WHAT YOU WILL DO: With the exception of the pictures, transcribe the entire listing exactly.

INFORMATION PROVIDED:

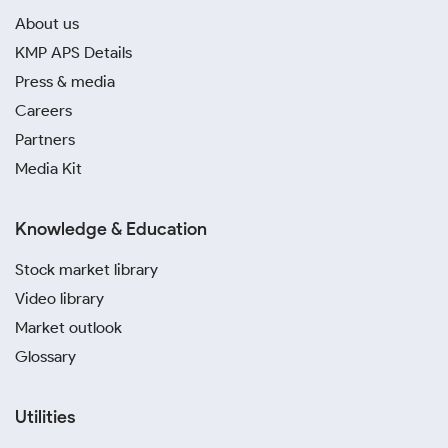
About us
KMP APS Details
Press & media
Careers
Partners
Media Kit
Knowledge & Education
Stock market library
Video library
Market outlook
Glossary
Utilities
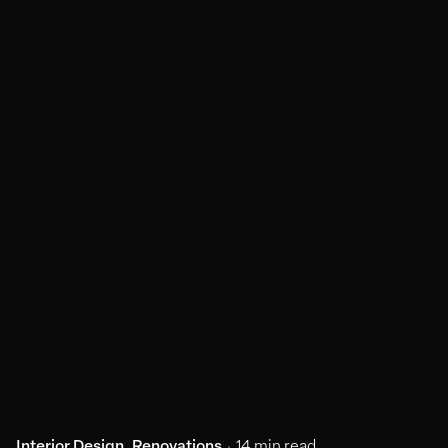
Interior Design
Renovations
14 min read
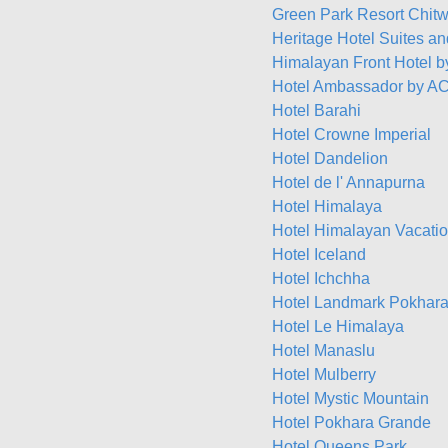
Green Park Resort Chit
Heritage Hotel Suites a
Himalayan Front Hotel 
Hotel Ambassador by AC
Hotel Barahi
Hotel Crowne Imperial
Hotel Dandelion
Hotel de l' Annapurna
Hotel Himalaya
Hotel Himalayan Vacati
Hotel Iceland
Hotel Ichchha
Hotel Landmark Pokhar
Hotel Le Himalaya
Hotel Manaslu
Hotel Mulberry
Hotel Mystic Mountain
Hotel Pokhara Grande
Hotel Queens Park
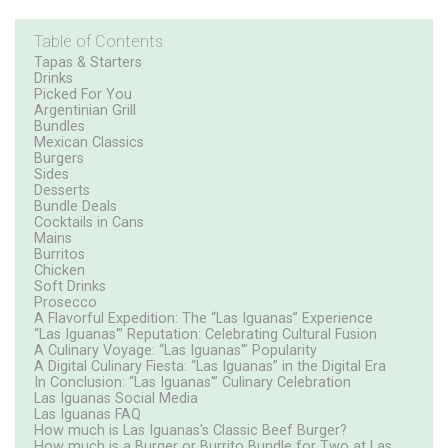
Table of Contents
Tapas & Starters
Drinks
Picked For You
Argentinian Grill
Bundles
Mexican Classics
Burgers
Sides
Desserts
Bundle Deals
Cocktails in Cans
Mains
Burritos
Chicken
Soft Drinks
Prosecco
A Flavorful Expedition: The “Las Iguanas” Experience
“Las Iguanas'” Reputation: Celebrating Cultural Fusion
A Culinary Voyage: “Las Iguanas'” Popularity
A Digital Culinary Fiesta: “Las Iguanas” in the Digital Era
In Conclusion: “Las Iguanas'” Culinary Celebration
Las Iguanas Social Media
Las Iguanas FAQ
How much is Las Iguanas's Classic Beef Burger?
How much is a Burger or Burrito Bundle for Two at Las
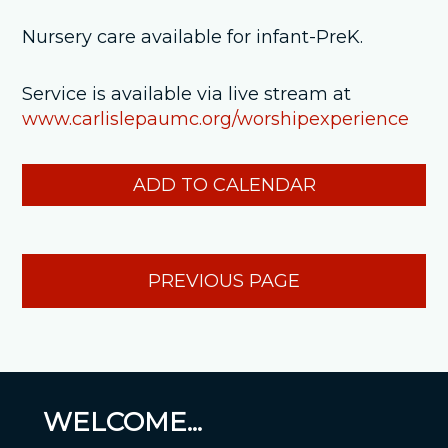
Nursery care available for infant-PreK.
Service is available via live stream at
www.carlislepaumc.org/worshipexperience
ADD TO CALENDAR
PREVIOUS PAGE
WELCOME...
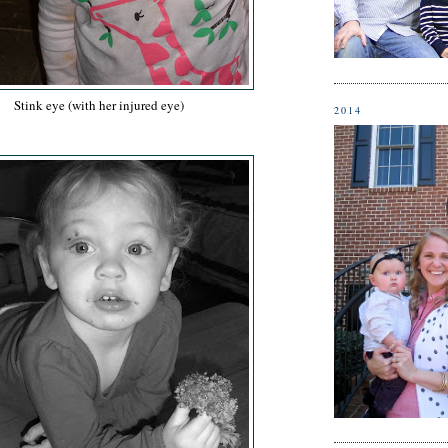
Stink eye (with her injured eye)
2014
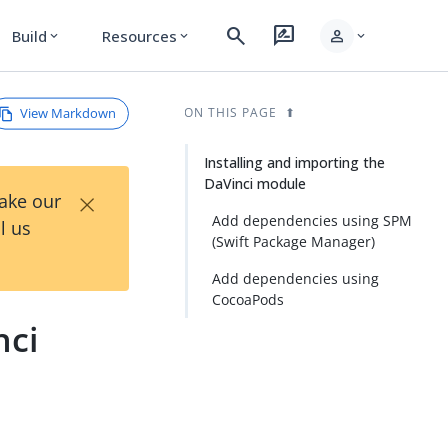
search
rate_review
person
Build
Resources
expand_more
expand_more
expand_more
View Markdown
ON THIS PAGE
Installing and importing the
DaVinci module
×
Take our
Add dependencies using SPM
l us
(Swift Package Manager)
Add dependencies using
CocoaPods
nci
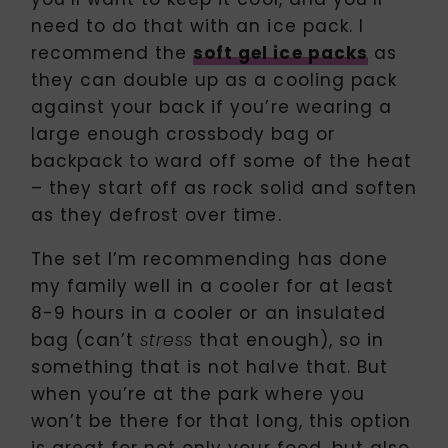
need to do that with an ice pack. I
recommend the
soft gel ice packs
as
they can double up as a cooling pack
against your back if you’re wearing a
large enough crossbody bag or
backpack to ward off some of the heat
– they start off as rock solid and soften
as they defrost over time.
The set I’m recommending has done
my family well in a cooler for at least
8-9 hours in a cooler or an insulated
bag (can’t
that enough), so in
stress
something that is not halve that. But
when you’re at the park where you
won’t be there for that long, this option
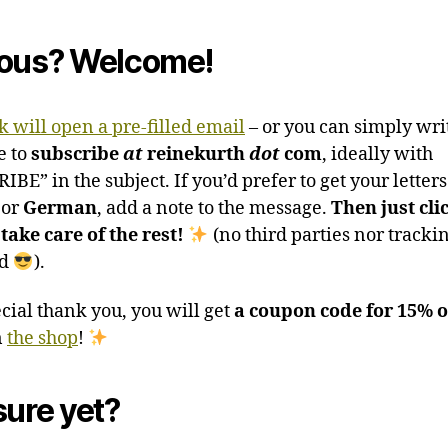
ous? Welcome!
k will open a pre-filled email
– or you can simply wri
e to
subscribe
at
reinekurth
dot
com
, ideally with
BE” in the subject. If you’d prefer to get your letters
or
German
, add a note to the message.
Then just cli
 take care of the rest!
(no third parties nor tracki
ed
).
ecial thank you, you will get
a coupon code for 15% o
n
the shop
!
sure yet?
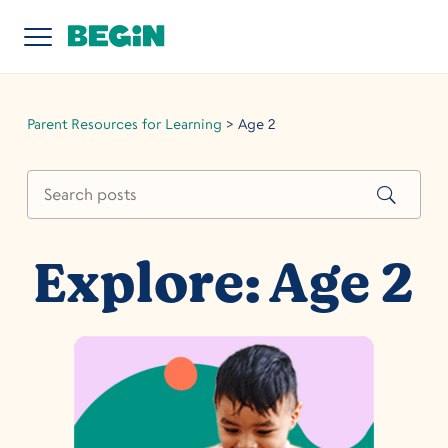
Parent Resources for Learning
>
Age 2
Explore: Age 2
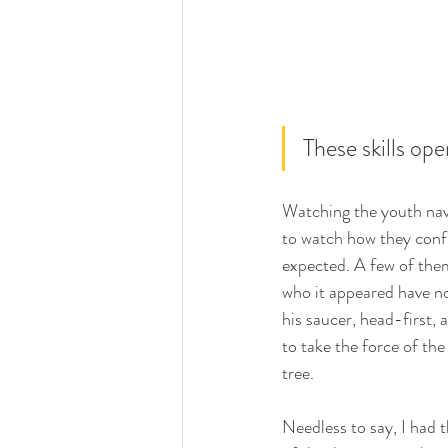
These skills op
Watching the youth navi
to watch how they conf
expected. A few of the
who it appeared have no
his saucer, head-first, 
to take the force of the
tree.   
Needless to say, I had 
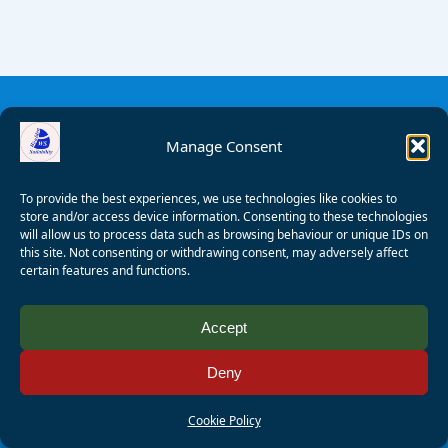
Manage Consent
To provide the best experiences, we use technologies like cookies to
store and/or access device information. Consenting to these technologies
will allow us to process data such as browsing behaviour or unique IDs on
this site. Not consenting or withdrawing consent, may adversely affect
certain features and functions.
© 2008 - 2026 Wealden Sailability. All rights reserved. P.
Accept
Wagner
Deny
Registered Charity Number:
1125286
AALA Licence Number:
L11101/R1599
Cookie Policy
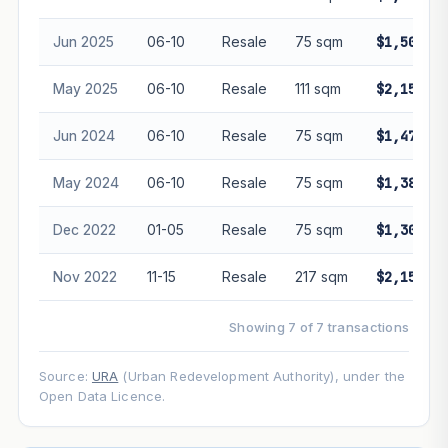
guarantee future performance. Not financial advice.
Jun 2025
06-10
Resale
75 sqm
$1,500,00
May 2025
06-10
Resale
111 sqm
$2,150,00
Jun 2024
06-10
Resale
75 sqm
$1,470,00
May 2024
06-10
Resale
75 sqm
$1,380,00
Dec 2022
01-05
Resale
75 sqm
$1,300,00
Nov 2022
11-15
Resale
217 sqm
$2,150,00
Showing 7 of 7 transactions
Source:
URA
(Urban Redevelopment Authority), under the
Open Data Licence.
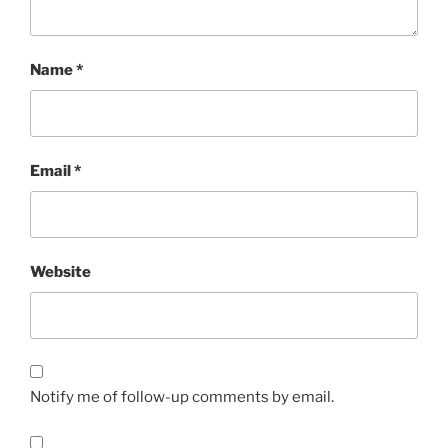
Name
*
Email
*
Website
Notify me of follow-up comments by email.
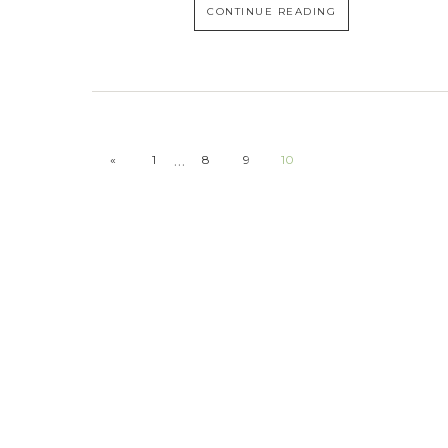
CONTINUE READING
…
«
1
8
9
10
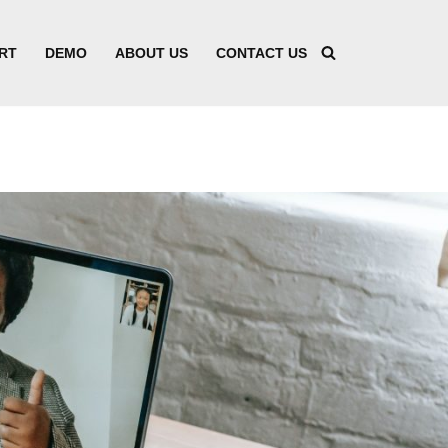
RT
DEMO
ABOUT US
CONTACT US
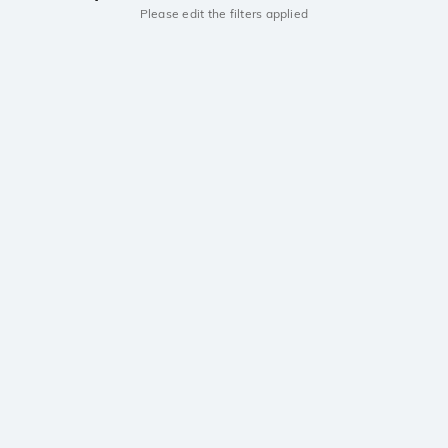
Please edit the filters applied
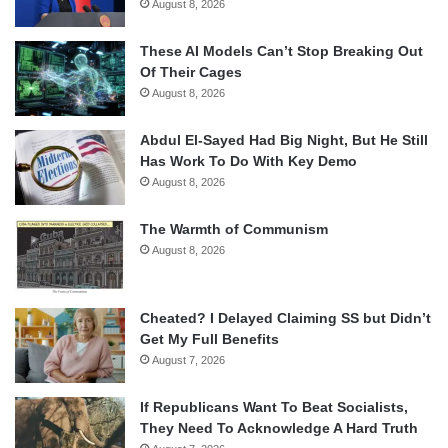
August 8, 2026
These AI Models Can’t Stop Breaking Out
Of Their Cages
August 8, 2026
Abdul El-Sayed Had Big Night, But He Still
Has Work To Do With Key Demo
August 8, 2026
The Warmth of Communism
August 8, 2026
Cheated? I Delayed Claiming SS but Didn’t
Get My Full Benefits
August 7, 2026
If Republicans Want To Beat Socialists,
They Need To Acknowledge A Hard Truth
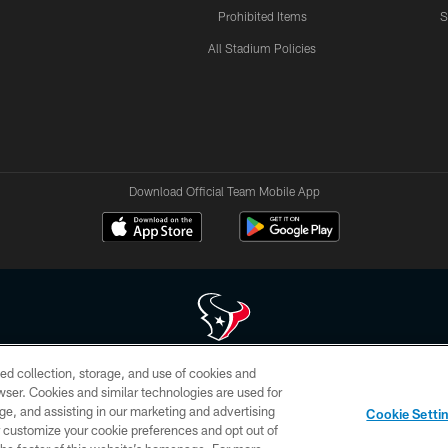
Prohibited Items
S
All Stadium Policies
Download Official Team Mobile App
ed collection, storage, and use of cookies and
 of HoustonTexans.com may be duplicated, redistributed or manipulated in any form. By acce
rowser. Cookies and similar technologies are used for
HoustonTexans.com Privacy Policy, Code of Conduct, and Terms and Conditions.
ge, and assisting in our marketing and advertising
Cookie Setti
CONTACT US
AD CHOICES
YOUR PRIVACY CHOICES
er customize your cookie preferences and opt out of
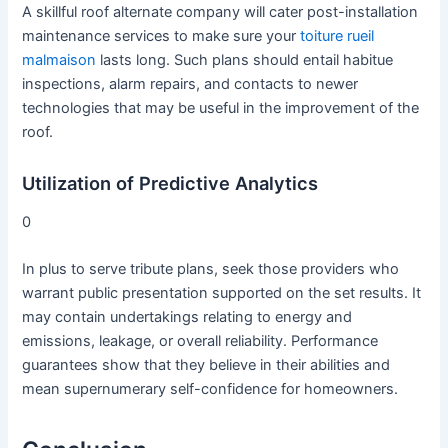
A skillful roof alternate company will cater post-installation
maintenance services to make sure your
toiture rueil
malmaison
lasts long. Such plans should entail habitue
inspections, alarm repairs, and contacts to newer
technologies that may be useful in the improvement of the
roof.
Utilization of Predictive Analytics
0
In plus to serve tribute plans, seek those providers who
warrant public presentation supported on the set results. It
may contain undertakings relating to energy and
emissions, leakage, or overall reliability. Performance
guarantees show that they believe in their abilities and
mean supernumerary self-confidence for homeowners.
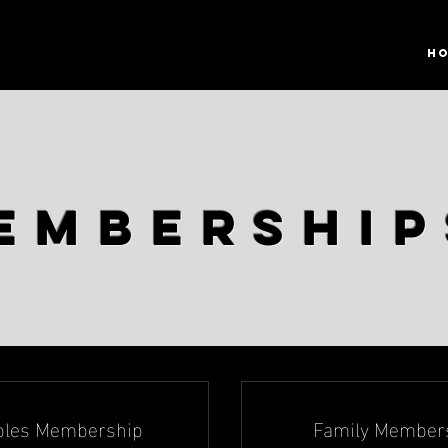
H
embershi
ples Membership
Family Member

TASK RESULT:
About us
KMP APS Details
Press & media
Careers
Partners
Media Kit
Knowledge & Education
Stock market library
Video library
Market outlook
Glossary
Utilities
Interior Design
Renovations
14 min read
Green Park Resort Chit
Heritage Hotel Suites a
Himalayan Front Hotel 
Hotel Ambassador by AC
Hotel Barahi
Hotel Crowne Imperial
Hotel Dandelion
Hotel de l' Annapurna
Hotel Himalaya
Hotel Himalayan Vacati
Hotel Iceland
Hotel Ichchha
Hotel Landmark Pokhar
Hotel Le Himalaya
Hotel Manaslu
Hotel Mulberry
Hotel Mystic Mountain
Hotel Pokhara Grande
Hotel Queens Park
Table of Contents
Tapas & Starters
Drinks
Picked For You
Argentinian Grill
Bundles
Mexican Classics
Burgers
Sides
Desserts
Bundle Deals
Cocktails in Cans
Mains
Burritos
Chicken
Soft Drinks
Prosecco
A Flavorful Expedition: The “Las Iguanas” Experience
“Las Iguanas'” Reputation: Celebrating Cultural Fusion
A Culinary Voyage: “Las Iguanas'” Popularity
A Digital Culinary Fiesta: “Las Iguanas” in the Digital Era
In Conclusion: “Las Iguanas'” Culinary Celebration
Las Iguanas Social Media
Las Iguanas FAQ
How much is Las Iguanas's Classic Beef Burger?
How much is a Burger or Burrito Bundle for Two at Las
Nursery care available for infant-PreK.
Service is available via live stream at
www.carlislepaumc.org/worshipexperience
ADD TO CALENDAR
PREVIOUS PAGE
WELCOME...
Stink eye (with her injured eye)
2014
search
rate_review
person
Build
Resources
expand_more
expand_more
expand_more
View Markdown
ON THIS PAGE
Installing and importing the
DaVinci module
×
Take our
Add dependencies using SPM
l us
(Swift Package Manager)
Add dependencies using
CocoaPods
nci
need to do that with an ice pack. I
recommend the
soft gel ice packs
as
they can double up as a cooling pack
against your back if you’re wearing a
large enough crossbody bag or
backpack to ward off some of the heat
– they start off as rock solid and soften
as they defrost over time.
The set I’m recommending has done
my family well in a cooler for at least
8-9 hours in a cooler or an insulated
bag (can’t
that enough), so in
stress
something that is not halve that. But
when you’re at the park where you
won’t be there for that long, this option
ous? Welcome!
k will open a pre-filled email
– or you can simply wri
e to
subscribe
at
reinekurth
dot
com
, ideally with
BE” in the subject. If you’d prefer to get your letters
or
German
, add a note to the message.
Then just cli
 take care of the rest!
(no third parties nor tracki
ed
).
ecial thank you, you will get
a coupon code for 15% o
n
the shop
!
sure yet?
Parent Resources for Learning
>
Age 2
Explore: Age 2
These skills op
Watching the youth navi
to watch how they conf
expected. A few of the
who it appeared have no
his saucer, head-first, 
to take the force of the
tree.   
Needless to say, I had 
Manage Consent
To provide the best experiences, we use technologies like cookies to
store and/or access device information. Consenting to these technologies
will allow us to process data such as browsing behaviour or unique IDs on
this site. Not consenting or withdrawing consent, may adversely affect
certain features and functions.
© 2008 - 2026 Wealden Sailability. All rights reserved. P.
Accept
Wagner
Deny
Registered Charity Number:
1125286
AALA Licence Number:
L11101/R1599
Cookie Policy
guarantee future performance. Not financial advice.
Jun 2025
06-10
Resale
75 sqm
$1,500,00
May 2025
06-10
Resale
111 sqm
$2,150,00
Jun 2024
06-10
Resale
75 sqm
$1,470,00
May 2024
06-10
Resale
75 sqm
$1,380,00
Dec 2022
01-05
Resale
75 sqm
$1,300,00
Nov 2022
11-15
Resale
217 sqm
$2,150,00
Showing 7 of 7 transactions
Source:
URA
(Urban Redevelopment Authority), under the
Open Data Licence.
Name
*
Email
*
Website
Notify me of follow-up comments by email.
CONTINUE READING
…
«
1
8
9
10
RT
DEMO
ABOUT US
CONTACT US
Please edit the filters applied
August 8, 2026
These AI Models Can’t Stop Breaking Out
Of Their Cages
August 8, 2026
Abdul El-Sayed Had Big Night, But He Still
Has Work To Do With Key Demo
August 8, 2026
The Warmth of Communism
August 8, 2026
Cheated? I Delayed Claiming SS but Didn’t
Get My Full Benefits
August 7, 2026
If Republicans Want To Beat Socialists,
They Need To Acknowledge A Hard Truth
Prohibited Items
S
All Stadium Policies
Download Official Team Mobile App
ed collection, storage, and use of cookies and
 of HoustonTexans.com may be duplicated, redistributed or manipulated in any form. By acce
rowser. Cookies and similar technologies are used for
HoustonTexans.com Privacy Policy, Code of Conduct, and Terms and Conditions.
ge, and assisting in our marketing and advertising
Cookie Setti
CONTACT US
AD CHOICES
YOUR PRIVACY CHOICES
er customize your cookie preferences and opt out of
A skillful roof alternate company will cater post-installation
maintenance services to make sure your
toiture rueil
malmaison
lasts long. Such plans should entail habitue
inspections, alarm repairs, and contacts to newer
technologies that may be useful in the improvement of the
roof.
Utilization of Predictive Analytics
0
In plus to serve tribute plans, seek those providers who
warrant public presentation supported on the set results. It
may contain undertakings relating to energy and
emissions, leakage, or overall reliability. Performance
guarantees show that they believe in their abilities and
mean supernumerary self-confidence for homeowners.
H
embershi
ples Membership
Family Member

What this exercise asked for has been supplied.